55 Years of Black Alumni

A timeline

As Sewanee continues its celebration of 55 Years of Black Alumni, we're remembering some of the important contributions made and milestones reached by generations of Black students who have called the Mountain home. Klarke Stricklen, C'22, a student research assistant for the University's Roberson Project on Slavery, Race, and Reconciliation, put together this timeline to celebrate those students of the College of Arts and Sciences who broke new ground in Sewanee's progress toward racial equality.

June 1961: Eight years after officially desegregating the School of Theology, University Trustees voted to allow admission of African Americans to the College of Arts and Sciences.

Fall 1963: Calvin Kendall Williams of Birmingham, Alabama, was the first African American student to attend the College. He transferred to Sewanee from Fisk University and left Sewanee after one year to return to Fisk, from which he graduated in 1965. He received a medical degree from Meharry Medical College in 1971.

Fall 1964: Rickey Rowe, from nearby Cowan, enrolled in the College; he left after two years.

Spring 1965: Joseph Green Jr. and William Fletcher O'Neal graduated from the School of Theology with master's degrees in sacred theology, becoming the first two African Americans to earn degrees from the University of the South.

Fall 1966: Nathaniel Davis Owens from Hartsville, Tennessee, enrolled and in 1970 was the first African American to graduate from the College.

Fall 1971: Warrena Stywaskee Broadnax (left) of Ridge Spring, South Carolina, and Theresa Ann Weston (right) of Greenville, Mississippi, enrolled in the College of Arts & Sciences, becoming the first African American women to attend the College. Broadnax left after her freshman year, and Weston after her sophomore year. (White women had enrolled in the College for the first time in 1969.) 

Fall 1972: Eric Benjamin, C’73, became the first African American student in the College to be elected chair of the Honor Council. His election made him the first African American to head one of the College’s three main student government organizations. He returned to the College in 1981 to serve as director of Multicultural Affairs, a position he held for 39 years.

1975: Billy Joe Shelton, C’76, became the first Black student to be elected speaker of the Student Delegate Assembly, which would later become the Student Government Association.

Fall 1977: Black students, including Reginald Rucker, C'77, and Lendell Massengale, C’77, formally organized a Black Student Union for Sewanee. Professor James Clayton in the Department of Religion and Professor Dale Richardson in the Department of English served as the group’s faculty advisors.

Spring 1986: William Marichal Gentry, C’86, became the first African American student to receive the Algernon S. Sullivan Medallion, an annual award presented to the senior who best exhibits excellence of character and humanitarian service. In 2015, he was appointed the College’s vice president for student life and dean of students. He served in this capacity for five years.

Fall 1999: Nine African American men, Esau McCaulley, C’02; Towaski Hunt, C’02; Brian Tyler; Devin Delaughter, C’02; Antonio Crook, C’00; LaRuan Cole, C’02; Trumaine Polk, C’02; Prince Bell, C’01; and Mike Stanley, C’01, founded Gamma Sigma Phi fraternity to make a cultural impact within the College’s Greek life community.

Fall 1999: Eight Black women, Elisha Hodge, C’01; Melinda Jones, C’01; Nona Lee, C’02; Devin Andrea Miller, C’02; Rhonda Mims, C’01; Tonya Willet, C’02; Nakia Booker, C’02; and Tomeka Johnson, C’01, founded Phi Sigma Theta sorority to promote sisterhood among all women. 

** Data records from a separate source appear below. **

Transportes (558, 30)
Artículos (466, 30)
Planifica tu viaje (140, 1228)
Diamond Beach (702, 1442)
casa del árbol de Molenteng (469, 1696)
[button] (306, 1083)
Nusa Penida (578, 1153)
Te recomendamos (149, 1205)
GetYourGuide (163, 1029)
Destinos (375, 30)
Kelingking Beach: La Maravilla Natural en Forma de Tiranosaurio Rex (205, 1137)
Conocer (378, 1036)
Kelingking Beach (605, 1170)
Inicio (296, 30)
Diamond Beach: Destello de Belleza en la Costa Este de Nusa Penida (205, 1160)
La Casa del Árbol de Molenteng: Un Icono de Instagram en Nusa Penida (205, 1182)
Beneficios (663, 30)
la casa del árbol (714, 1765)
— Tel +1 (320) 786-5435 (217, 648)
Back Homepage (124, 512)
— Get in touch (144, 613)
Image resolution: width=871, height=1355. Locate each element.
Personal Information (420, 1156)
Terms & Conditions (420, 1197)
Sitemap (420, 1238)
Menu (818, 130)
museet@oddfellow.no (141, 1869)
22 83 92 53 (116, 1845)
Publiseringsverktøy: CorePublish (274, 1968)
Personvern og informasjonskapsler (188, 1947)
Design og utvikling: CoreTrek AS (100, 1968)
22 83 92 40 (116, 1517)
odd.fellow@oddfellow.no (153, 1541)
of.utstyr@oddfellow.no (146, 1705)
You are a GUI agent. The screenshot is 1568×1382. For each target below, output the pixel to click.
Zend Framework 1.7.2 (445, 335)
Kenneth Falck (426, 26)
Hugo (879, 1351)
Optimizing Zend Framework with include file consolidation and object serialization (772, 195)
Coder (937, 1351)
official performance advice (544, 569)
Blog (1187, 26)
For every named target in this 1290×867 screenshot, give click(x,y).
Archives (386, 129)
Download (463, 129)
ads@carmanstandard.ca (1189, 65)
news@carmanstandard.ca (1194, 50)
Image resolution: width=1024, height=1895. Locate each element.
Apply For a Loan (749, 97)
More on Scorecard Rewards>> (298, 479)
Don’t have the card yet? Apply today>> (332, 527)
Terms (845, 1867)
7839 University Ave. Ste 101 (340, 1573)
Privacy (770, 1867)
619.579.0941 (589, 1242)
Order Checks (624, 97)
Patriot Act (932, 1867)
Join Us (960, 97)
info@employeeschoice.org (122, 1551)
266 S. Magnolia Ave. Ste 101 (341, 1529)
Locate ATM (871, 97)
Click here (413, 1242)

Spring 2007: Charita Roque, C’07, became the first Black Sewanee student to be awarded a Fulbright scholarship, which she used to conduct research on maternal mortality in Benin after graduation.

Spring 2013: DeAndré Espree-Conaway became the first Black Sewanee student to be awarded a Watson Foundation Fellowship, which he used to study how institutions of language documentation affect the cultures and societies those languages are built around.

Spring 2016: Lonnie Scott, C’16; Kirk Murphy, C’17; Brody Stone, C’17; and Brandon Iracks-Edelin, C’18, became initiates of the Kappa Iota chapter of Omega Psi Phi Fraternity, Inc. The four students were the first Black students from the University to join an organization in the National Pan-Hellenic Council of historically African American Greek-lettered fraternities and sororities.

Spring 2017: Black women from the College, including Eunice Muchemi, C’19; Malicat Chouyouti, C’20; and Elon Epps, C’20, created Black Girl Magic. Now known as BlacQueen, it is an affinity support group for self-identifying Black women at the University. Dr. Courtney Thompson in the American studies and women’s and gender studies programs served as the group’s faculty advisor.

Spring 2019: Students from the College, including David Johnson, C’19; Tija Odoms, C’21; and Klarke Stricklen, C’22, chartered a unit of the National Association for the Advancement of Colored People on campus. Dr. Matthew Irvin in the Department of English served as the group’s faculty advisor.